IMAGING OF SPECIFIC GASTROINTESTINAL DISORDERS
LUMINAL CHANGES
Obstruction
The cause of the obstruction can be intraluminal, mural, or (less often) extramural. In an intraluminal obstruction, the intestinal tract often will be distended with motile, hypoechoic fluid, and possibly gas or food, orad to the point of the obstruction. The fluid may be propelled ineffectively aborad by peristaltic waves and may move back and forth. In a patient with an acute obstruction peristalsis often is increased, but intestinal smooth muscle also may be hypomotile if the obstruction is chronic. If the high obstruction is very proximal within the duodenum, vomiting and thus periodic removal of some of the contents may decrease distension of the lumen. Distension of the intestine due to an obstruction of the distal small intestine may vary depending on the obstruction’s duration and scope (i.e., partial or complete). Segments of small intestine distal to the obstruction usually are of normal size. When a dilated segment of intestine is observed, it is useful to determine the section of intestine involved. To accomplish this, the dilated segment is followed in each direction to the point of the obstruction. By following the segment in each direction, the orad and aborad course of the intestine can be determined. The lumen and wall at the point of the change in diameter of the intestine is examined critically to determine if there is any evidence of a luminal or mural obstruction (Figures 16-8 and 16-9).

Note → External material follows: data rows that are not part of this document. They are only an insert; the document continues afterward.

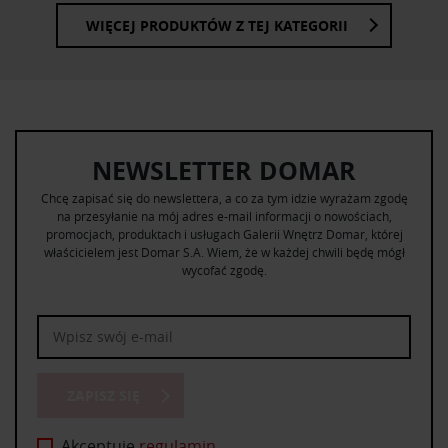
WIĘCEJ PRODUKTÓW Z TEJ KATEGORII
NEWSLETTER DOMAR
Chcę zapisać się do newslettera, a co za tym idzie wyrażam zgodę
na przesyłanie na mój adres e-mail informacji o nowościach,
promocjach, produktach i usługach Galerii Wnętrz Domar, której
właścicielem jest Domar S.A. Wiem, że w każdej chwili będę mógł
wycofać zgodę.
ZAPISZ SIĘ
Akceptuję
regulamin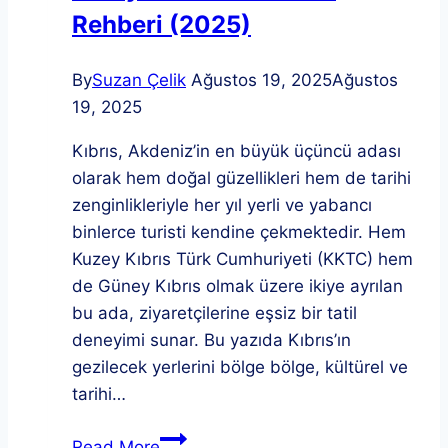
Rehberi (2025)
By
Suzan Çelik
Ağustos 19, 2025
Ağustos
19, 2025
Kıbrıs, Akdeniz’in en büyük üçüncü adası
olarak hem doğal güzellikleri hem de tarihi
zenginlikleriyle her yıl yerli ve yabancı
binlerce turisti kendine çekmektedir. Hem
Kuzey Kıbrıs Türk Cumhuriyeti (KKTC) hem
de Güney Kıbrıs olmak üzere ikiye ayrılan
bu ada, ziyaretçilerine eşsiz bir tatil
deneyimi sunar. Bu yazıda Kıbrıs’ın
gezilecek yerlerini bölge bölge, kültürel ve
tarihi…
Kıbrıs
Read More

The lumen is evaluated critically for a focal change in appearance of the contents. This may be manifested by a change in echogenicity, amount of sound attenuated by the contents, or by the shape, size, or margin definition observed. The wall is interrogated for a change in thickness (increased or focally decreased), for a change in echogenicity and visibility of separate wall layers, for gas in the wall, and for plication (Figure 16-10). The adjacent peritoneal cavity also is evaluated for fluid, free air, and hyperechoic omentum, which may be adhered to the serosal wall, consistent with inflammation and possibly intestinal leakage.